* Task description *
Pull every line containing "acciaio" from the entries.
###
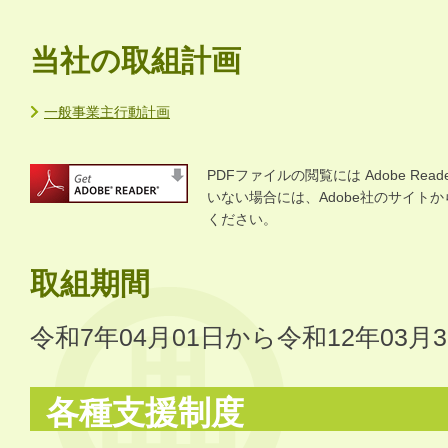
当社の取組計画
一般事業主行動計画
PDFファイルの閲覧には Adobe R
いない場合には、Adobe社のサイトから 
ください。
取組期間
令和7年04月01日から令和12年03月
各種支援制度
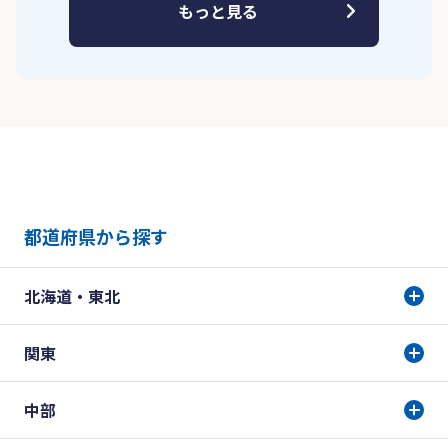
もっと見る
都道府県から探す
北海道・東北
関東
中部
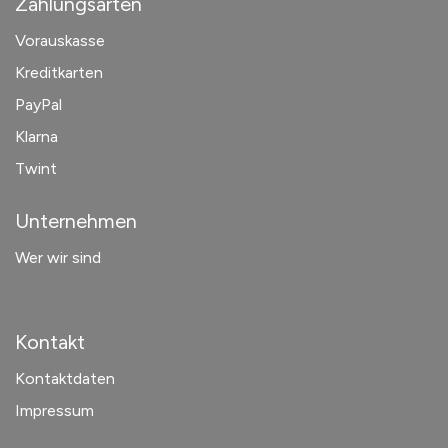
Zahlungsarten
Vorauskasse
Kreditkarten
PayPal
Klarna
Twint
Unternehmen
Wer wir sind
Kontakt
Kontaktdaten
Impressum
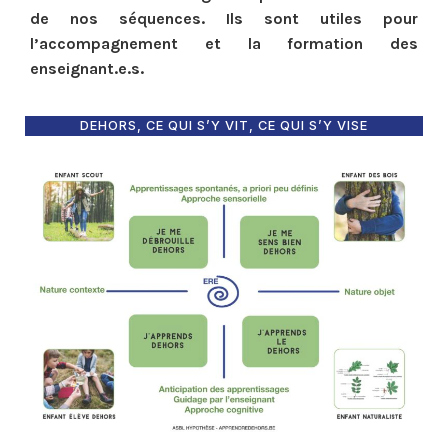
de nos séquences. Ils sont utiles pour
l’accompagnement et la formation des
enseignant.e.s.
DEHORS, CE QUI S’Y VIT, CE QUI S’Y VISE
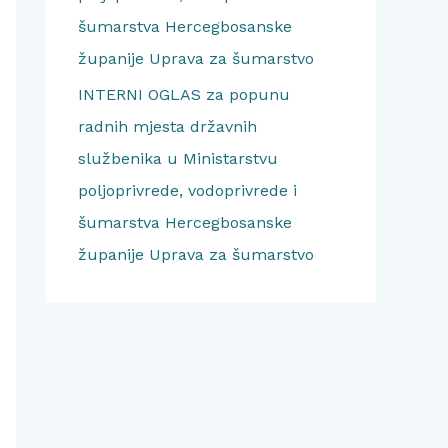
šumarstva Hercegbosanske
županije Uprava za šumarstvo
INTERNI OGLAS za popunu
radnih mjesta državnih
službenika u Ministarstvu
poljoprivrede, vodoprivrede i
šumarstva Hercegbosanske
županije Uprava za šumarstvo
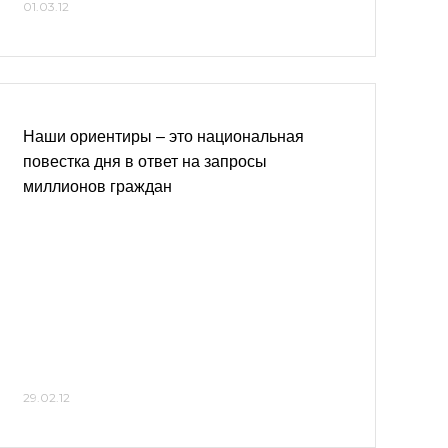
01.03.12
Наши ориентиры – это национальная
повестка дня в ответ на запросы
миллионов граждан
29.02.12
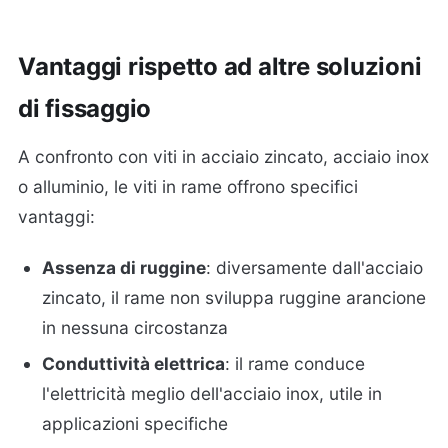
Vantaggi rispetto ad altre soluzioni
di fissaggio
A confronto con viti in acciaio zincato, acciaio inox
o alluminio, le viti in rame offrono specifici
vantaggi:
Assenza di ruggine
: diversamente dall'acciaio
zincato, il rame non sviluppa ruggine arancione
in nessuna circostanza
Conduttività elettrica
: il rame conduce
l'elettricità meglio dell'acciaio inox, utile in
applicazioni specifiche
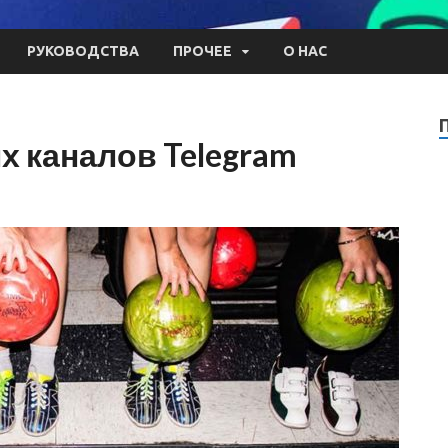
РУКОВОДСТВА
ПРОЧЕЕ
О НАС
 каналов Telegram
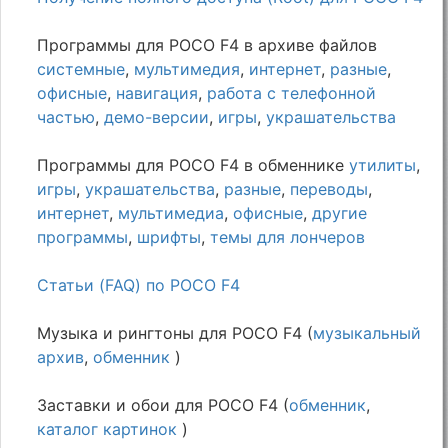
Программы для POCO F4 в архиве файлов
системные
,
мультимедия
,
интернет
,
разные
,
офисные
,
навигация
,
работа с телефонной
частью
,
демо-версии
,
игры
,
украшательства
Программы для POCO F4 в обменнике
утилиты
,
игры
,
украшательства
,
разные
,
переводы
,
интернет
,
мультимедиа
,
офисные
,
другие
программы
,
шрифты
,
темы для лончеров
Статьи (FAQ) по POCO F4
Музыка и рингтоны для POCO F4 (
музыкальный
архив
,
обменник
)
Заставки и обои для POCO F4 (
обменник
,
каталог картинок
)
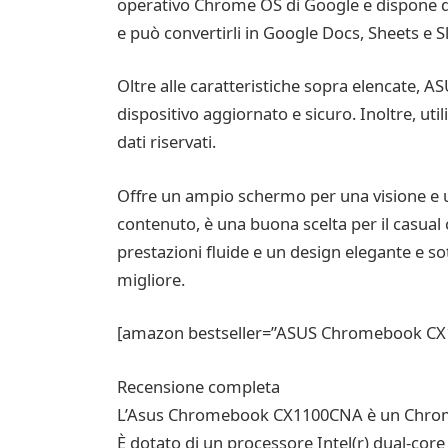
operativo Chrome OS di Google e dispone di 
e può convertirli in Google Docs, Sheets e Sl
Oltre alle caratteristiche sopra elencate, 
dispositivo aggiornato e sicuro. Inoltre, uti
dati riservati.
Offre un ampio schermo per una visione e un
contenuto, è una buona scelta per il casual
prestazioni fluide e un design elegante e so
migliore.
[amazon bestseller=”ASUS Chromebook CX11
Recensione completa
L’Asus Chromebook CX1100CNA è un Chromeboo
È dotato di un processore Intel(r) dual-core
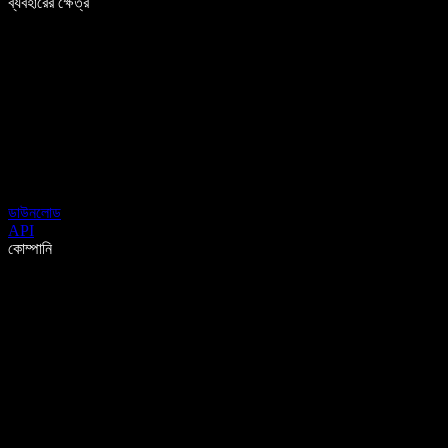
ব্যবহারের ক্ষেত্র
ডাউনলোড
API
কোম্পানি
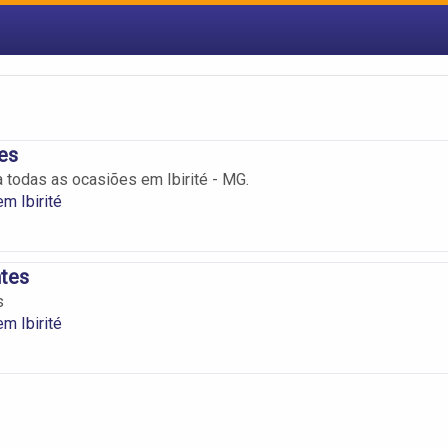
es
 todas as ocasiões em Ibirité - MG.
m Ibirité
ntes
s
m Ibirité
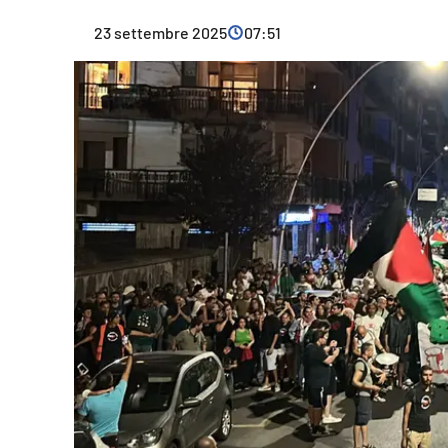
Cultura
23 settembre 2025
07:51
Ambiente
Streaming
LaC TV
Lac Network
LaC OnAir
LaC
Network
lacplay.it
lactv.it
###
* Exercise solution *
A confronto con viti in acciaio zincato, acciaio inox
: diversamente dall'acciaio
l'elettricità meglio dell'acciaio inox, utile in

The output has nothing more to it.